This last-minute edit is the essence of Trumpism. Demagogues often leave things to the imaginations of both followers and victims. Therein lies both part of their appeal and their power to frighten.

Trump is good at that, as Ed Kilgore explains in Media Outlet Banned for Trying to Make Sense of Trump Remarks on Obama:

It’s not unprecedented for Donald Trump’s campaign to ban reporters or entire publications from coverage of his events or direct receipt of his propaganda. Usually this happens when said reporter or publication writes something negative about the candidate that displeases him or his people. But Team Trump did reach a new and hilarious low today by banning one of the Newspapers of Record for political affairs, the Washington Post, because the paper tried to make sense of rambling Trump remarks about President’s Obama’s reaction to the Orlando massacre.

Here’s what Trump said:

“Look, we’re led by a man that either is not tough, not smart, or he’s got something else in mind.
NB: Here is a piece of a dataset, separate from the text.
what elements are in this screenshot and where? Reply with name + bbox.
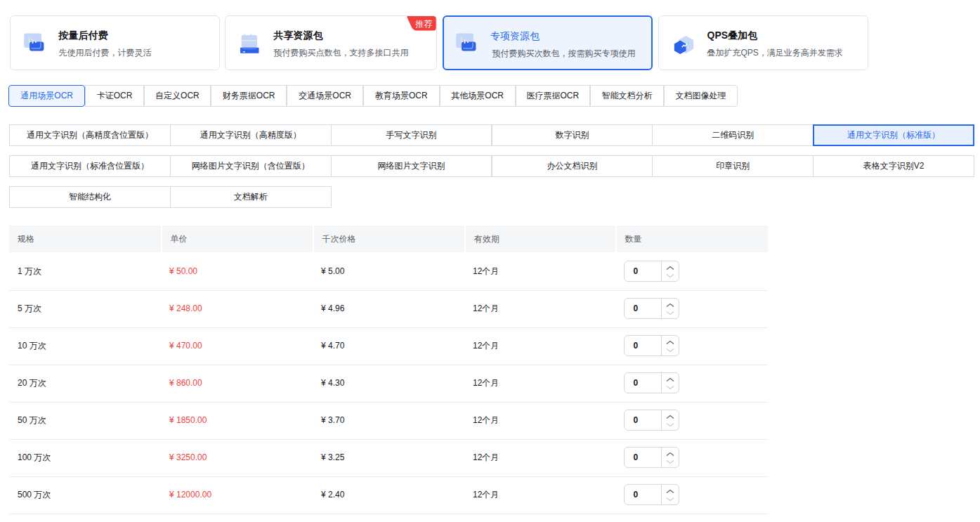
svg-text:推荐: 推荐 (415, 19, 432, 29)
And the something else in mind – you know, people can’t believe it,” the Post quoted Trump as saying on Fox News Monday morning. “People cannot, they cannot believe that President Obama is acting the way he acts and can’t even mention the words ‘radical Islamic terrorism.’ There’s something going on. It’s inconceivable. There’s something going on.”
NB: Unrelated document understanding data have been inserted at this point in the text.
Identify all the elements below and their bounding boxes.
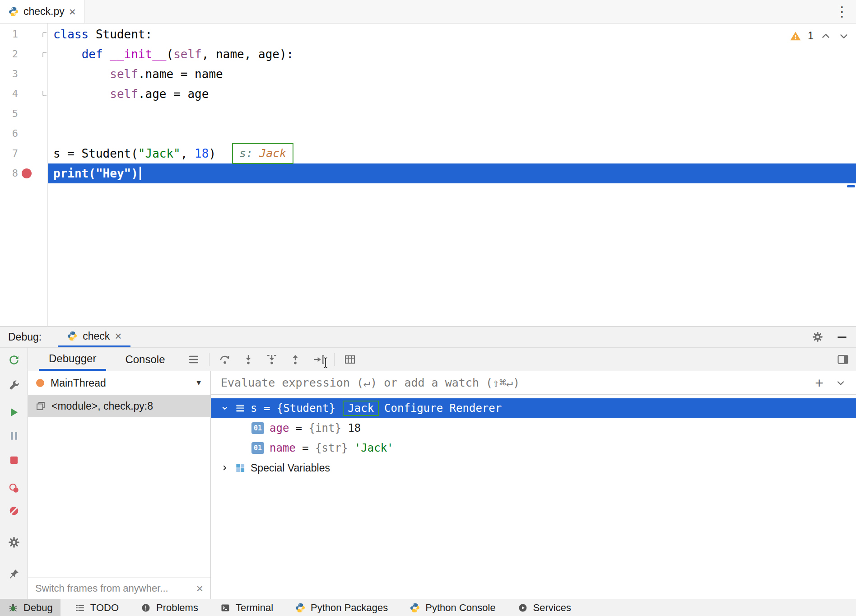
variable-text: {str} [315, 442, 348, 454]
code-token: , name, age): [202, 47, 294, 61]
chevron-down-icon[interactable] [220, 403, 230, 413]
thread-selector[interactable]: MainThread ▼ [28, 371, 210, 395]
gutter-row-6[interactable]: 6 [0, 124, 47, 144]
evaluate-expression-bar[interactable]: Evaluate expression (↵) or add a watch (… [211, 371, 856, 395]
gutter-row-5[interactable]: 5 [0, 104, 47, 124]
variable-text: {Student} [277, 402, 335, 415]
statusbar-item-python-console[interactable]: Python Console [402, 599, 503, 616]
statusbar-item-python-packages[interactable]: Python Packages [287, 599, 395, 616]
code-line-6[interactable] [48, 124, 856, 144]
step-over-icon[interactable] [218, 353, 232, 366]
code-line-2[interactable]: def __init__(self, name, age): [48, 44, 856, 64]
chevron-right-icon[interactable] [220, 463, 230, 473]
code-line-3[interactable]: self.name = name [48, 64, 856, 84]
code-line-8[interactable]: print("Hey") [48, 163, 856, 183]
view-as-table-icon[interactable] [343, 353, 357, 366]
gutter-row-2[interactable]: 2 [0, 44, 47, 64]
primitive-value-icon: 01 [251, 442, 264, 454]
code-line-1[interactable]: class Student: [48, 24, 856, 44]
close-tab-icon[interactable]: × [69, 6, 76, 18]
view-breakpoints-icon[interactable] [7, 481, 21, 495]
line-number: 8 [0, 163, 18, 183]
code-line-7[interactable]: s = Student("Jack", 18)s:Jack [48, 144, 856, 163]
thread-status-icon [36, 379, 44, 387]
editor-more-options-icon[interactable]: ⋮ [835, 4, 849, 19]
python-run-icon [67, 331, 78, 341]
step-into-my-code-icon[interactable] [265, 353, 279, 366]
terminal-icon [220, 602, 231, 613]
configure-renderer-link[interactable]: Configure Renderer [384, 402, 502, 415]
special-variables-label: Special Variables [251, 462, 330, 474]
gutter-row-1[interactable]: 1 [0, 24, 47, 44]
settings-gear-icon[interactable] [812, 331, 823, 343]
dismiss-hint-icon[interactable]: × [196, 583, 203, 594]
chevron-up-icon[interactable] [820, 30, 832, 42]
stop-program-icon[interactable] [7, 453, 21, 467]
variable-row-special-variables[interactable]: Special Variables [211, 458, 856, 478]
hide-toolwindow-icon[interactable] [836, 331, 848, 343]
code-token [53, 67, 110, 81]
pin-tab-icon[interactable] [7, 567, 21, 581]
close-session-icon[interactable]: × [115, 330, 121, 342]
editor-tab-check-py[interactable]: check.py × [0, 0, 84, 23]
line-number: 2 [0, 44, 18, 64]
statusbar-item-services[interactable]: Services [510, 599, 579, 616]
text-caret [140, 167, 141, 180]
code-token: print("Hey") [53, 167, 138, 180]
gutter-row-4[interactable]: 4 [0, 84, 47, 104]
mute-breakpoints-icon[interactable] [7, 504, 21, 518]
thread-dropdown-icon[interactable]: ▼ [195, 379, 202, 387]
code-token: 18 [195, 147, 209, 160]
gutter-row-7[interactable]: 7 [0, 144, 47, 163]
debug-settings-icon[interactable] [7, 536, 21, 549]
stack-frame-row[interactable]: <module>, check.py:8 [28, 395, 210, 417]
code-line-4[interactable]: self.age = age [48, 84, 856, 104]
statusbar-label: Problems [156, 602, 198, 614]
breakpoint-icon[interactable] [22, 168, 32, 178]
debugger-toolbar: Debugger Console [28, 348, 856, 371]
resume-program-icon[interactable] [7, 406, 21, 419]
line-number: 3 [0, 64, 18, 84]
editor-code[interactable]: class Student: def __init__(self, name, … [48, 23, 856, 326]
renderer-value-box: Jack [343, 401, 379, 416]
code-token [53, 87, 110, 101]
rerun-debug-icon[interactable] [7, 353, 21, 367]
code-token: ) [209, 147, 216, 160]
variable-row-name[interactable]: 01name = {str} 'Jack' [211, 438, 856, 458]
code-token: s = Student( [53, 147, 138, 160]
show-execution-point-icon[interactable] [187, 353, 200, 366]
fold-start-icon[interactable] [42, 31, 48, 37]
variables-panel: Evaluate expression (↵) or add a watch (… [211, 371, 856, 599]
tab-debugger[interactable]: Debugger [39, 348, 106, 371]
editor-tab-bar: check.py × ⋮ [0, 0, 856, 23]
variable-text: age [270, 422, 289, 434]
variable-row-s[interactable]: s = {Student} JackConfigure Renderer [211, 398, 856, 418]
code-token: class [53, 28, 88, 41]
variables-tree: s = {Student} JackConfigure Renderer01ag… [211, 395, 856, 478]
problems-icon [140, 602, 151, 613]
statusbar-item-terminal[interactable]: Terminal [212, 599, 281, 616]
gutter-row-8[interactable]: 8 [0, 163, 47, 183]
statusbar-item-todo[interactable]: TODO [67, 599, 126, 616]
modify-run-configuration-icon[interactable] [7, 378, 21, 392]
services-icon [517, 602, 528, 613]
fold-end-icon[interactable] [42, 91, 48, 97]
step-into-icon[interactable] [242, 353, 255, 366]
expand-evaluate-icon[interactable] [835, 378, 846, 388]
statusbar-item-debug[interactable]: Debug [0, 599, 60, 616]
fold-start-icon[interactable] [42, 51, 48, 57]
statusbar-label: Terminal [236, 602, 273, 614]
add-watch-icon[interactable]: + [815, 376, 823, 390]
python-icon [295, 602, 306, 613]
chevron-down-icon[interactable] [838, 30, 850, 42]
layout-settings-icon[interactable] [836, 353, 850, 366]
variable-row-age[interactable]: 01age = {int} 18 [211, 418, 856, 438]
tab-console[interactable]: Console [115, 348, 175, 371]
step-out-icon[interactable] [288, 353, 302, 366]
debug-session-tab[interactable]: check × [58, 327, 130, 347]
gutter-row-3[interactable]: 3 [0, 64, 47, 84]
execution-stripe-mark[interactable] [847, 185, 855, 187]
statusbar-item-problems[interactable]: Problems [133, 599, 206, 616]
pause-program-icon[interactable] [7, 429, 21, 443]
code-line-5[interactable] [48, 104, 856, 124]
Trump, who called on Obama to resign for not using the term “radical Islam” in his address to the nation Sunday, explained to Fox News, “He doesn’t get it or he gets it better than anybody understands – it’s one or the other, and either one is unacceptable.”

What was Trump talking about? Kilgore explains the Post’s dilemma:

Speaking of an either/or proposition, Trump’s remarks were either an incoherent word salad, or intended as innuendo about the president’s attitude toward “radical Islamic terrorism” connoting sympathy or even culpability. The Post’s Jenna Johnson, understandably, assumed the latter:

“Donald Trump seemed to repeatedly accuse President Obama on Monday of identifying with radicalized Muslims who have carried out terrorist attacks in the United States and being complicit in the mass shooting at a gay nightclub in Orlando over the weekend, the worst the country has ever seen.”
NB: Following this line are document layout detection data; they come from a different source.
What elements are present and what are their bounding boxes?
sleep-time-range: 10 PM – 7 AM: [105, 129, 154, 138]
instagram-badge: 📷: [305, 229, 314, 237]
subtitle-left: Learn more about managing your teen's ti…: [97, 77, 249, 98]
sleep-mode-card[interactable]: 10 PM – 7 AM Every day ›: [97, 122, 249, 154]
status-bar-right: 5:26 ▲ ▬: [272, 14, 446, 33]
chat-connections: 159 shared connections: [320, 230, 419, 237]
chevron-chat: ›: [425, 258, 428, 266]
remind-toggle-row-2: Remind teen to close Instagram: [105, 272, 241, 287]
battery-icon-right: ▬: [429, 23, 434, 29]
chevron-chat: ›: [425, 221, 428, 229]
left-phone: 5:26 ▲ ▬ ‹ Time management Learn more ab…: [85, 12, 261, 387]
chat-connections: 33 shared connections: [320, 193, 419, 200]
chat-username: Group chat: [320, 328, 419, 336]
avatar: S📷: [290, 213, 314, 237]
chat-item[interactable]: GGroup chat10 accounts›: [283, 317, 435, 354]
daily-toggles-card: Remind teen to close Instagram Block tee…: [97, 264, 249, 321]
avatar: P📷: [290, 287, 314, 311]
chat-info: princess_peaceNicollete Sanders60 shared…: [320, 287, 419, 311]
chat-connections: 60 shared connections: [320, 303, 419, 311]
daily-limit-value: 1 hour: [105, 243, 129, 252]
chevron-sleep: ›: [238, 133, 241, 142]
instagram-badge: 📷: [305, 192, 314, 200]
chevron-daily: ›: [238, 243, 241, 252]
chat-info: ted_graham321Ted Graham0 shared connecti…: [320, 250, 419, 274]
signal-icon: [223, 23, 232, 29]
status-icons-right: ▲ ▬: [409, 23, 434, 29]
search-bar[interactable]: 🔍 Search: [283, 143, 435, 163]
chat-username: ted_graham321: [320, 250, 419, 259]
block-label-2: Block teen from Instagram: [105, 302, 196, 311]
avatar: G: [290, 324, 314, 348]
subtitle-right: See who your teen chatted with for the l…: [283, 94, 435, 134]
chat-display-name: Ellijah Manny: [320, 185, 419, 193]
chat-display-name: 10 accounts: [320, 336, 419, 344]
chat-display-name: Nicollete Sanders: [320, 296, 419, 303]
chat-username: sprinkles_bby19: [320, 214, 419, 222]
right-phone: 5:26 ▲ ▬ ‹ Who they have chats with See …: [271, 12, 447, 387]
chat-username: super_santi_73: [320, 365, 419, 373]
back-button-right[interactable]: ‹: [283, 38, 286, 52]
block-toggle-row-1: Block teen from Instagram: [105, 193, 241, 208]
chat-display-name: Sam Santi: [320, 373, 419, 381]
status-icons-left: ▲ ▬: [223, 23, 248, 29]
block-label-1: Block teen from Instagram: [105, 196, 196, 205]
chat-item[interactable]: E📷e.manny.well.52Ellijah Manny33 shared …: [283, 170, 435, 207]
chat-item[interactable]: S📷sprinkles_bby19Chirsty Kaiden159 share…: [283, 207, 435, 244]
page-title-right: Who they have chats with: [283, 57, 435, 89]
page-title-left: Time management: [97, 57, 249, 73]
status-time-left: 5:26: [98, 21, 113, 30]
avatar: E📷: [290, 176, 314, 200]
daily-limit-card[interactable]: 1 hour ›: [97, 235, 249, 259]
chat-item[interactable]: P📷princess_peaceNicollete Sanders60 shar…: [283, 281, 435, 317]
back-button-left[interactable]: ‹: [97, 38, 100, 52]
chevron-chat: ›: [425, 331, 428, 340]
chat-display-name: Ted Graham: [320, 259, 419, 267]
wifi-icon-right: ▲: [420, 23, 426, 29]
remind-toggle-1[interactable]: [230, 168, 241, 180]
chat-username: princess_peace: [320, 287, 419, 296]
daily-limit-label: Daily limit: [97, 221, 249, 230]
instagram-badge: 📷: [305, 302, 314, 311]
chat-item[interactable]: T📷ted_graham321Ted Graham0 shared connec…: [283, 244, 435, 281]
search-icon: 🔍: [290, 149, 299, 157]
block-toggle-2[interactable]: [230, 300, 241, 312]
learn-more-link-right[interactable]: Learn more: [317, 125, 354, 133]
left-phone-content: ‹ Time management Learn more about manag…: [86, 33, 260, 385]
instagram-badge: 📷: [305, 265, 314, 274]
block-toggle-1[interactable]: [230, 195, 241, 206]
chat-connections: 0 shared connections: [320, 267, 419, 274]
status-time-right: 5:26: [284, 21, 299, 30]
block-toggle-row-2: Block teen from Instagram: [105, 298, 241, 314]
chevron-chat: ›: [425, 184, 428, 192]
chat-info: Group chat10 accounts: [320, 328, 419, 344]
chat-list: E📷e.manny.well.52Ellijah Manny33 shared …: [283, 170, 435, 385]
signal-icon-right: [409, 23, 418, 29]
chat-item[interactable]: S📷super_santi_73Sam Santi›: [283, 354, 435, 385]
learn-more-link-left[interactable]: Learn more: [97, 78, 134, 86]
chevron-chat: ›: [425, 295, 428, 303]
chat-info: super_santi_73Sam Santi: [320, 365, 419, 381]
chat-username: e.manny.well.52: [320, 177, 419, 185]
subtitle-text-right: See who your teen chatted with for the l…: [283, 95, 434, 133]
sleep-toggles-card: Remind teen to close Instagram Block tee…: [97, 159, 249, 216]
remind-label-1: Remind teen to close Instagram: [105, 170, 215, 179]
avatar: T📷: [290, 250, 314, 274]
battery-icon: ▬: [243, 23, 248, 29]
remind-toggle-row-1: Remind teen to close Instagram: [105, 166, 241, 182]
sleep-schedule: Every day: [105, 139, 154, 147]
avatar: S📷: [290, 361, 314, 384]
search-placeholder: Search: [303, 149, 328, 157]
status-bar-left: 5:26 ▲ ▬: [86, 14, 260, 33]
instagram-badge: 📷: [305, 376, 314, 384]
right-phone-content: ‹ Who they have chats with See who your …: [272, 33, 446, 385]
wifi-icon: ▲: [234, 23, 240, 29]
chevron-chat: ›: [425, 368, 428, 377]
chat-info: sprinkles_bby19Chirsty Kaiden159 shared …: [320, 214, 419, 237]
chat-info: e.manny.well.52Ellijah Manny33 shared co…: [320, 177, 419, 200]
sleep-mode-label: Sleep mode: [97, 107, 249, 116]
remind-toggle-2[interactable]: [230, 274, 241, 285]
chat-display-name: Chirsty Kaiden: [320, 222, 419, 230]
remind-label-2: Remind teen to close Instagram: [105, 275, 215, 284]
By way of background, Johnson mentioned that innuendos about Obama’s background and inclinations toward Muslims are not exactly new for Trump:

“For months, Trump has slyly suggested that the president is not Christian and has questioned his compassion toward Muslims. Years ago, Trump was a major force in calls for the president to release his birth certificate and prove that he was born in the United States. On the campaign trail, Trump has repeatedly stated as fact conspiracy theories about the president, his rivals and Muslims, often refusing to back down from his assertions even when they are proven to be false.”

That’s all entirely true. So what’s Team Trump complaining about? What other interpretation of the “there’s something going on” or “he gets it better than anyone understands” language would it offer?

That was pretty clear-cut, and led to this:

Donald Trump is rescinding the Washington Post’s credentials to cover his campaign events, the presumptive Republican presidential nominee said Monday in his latest attack on the press.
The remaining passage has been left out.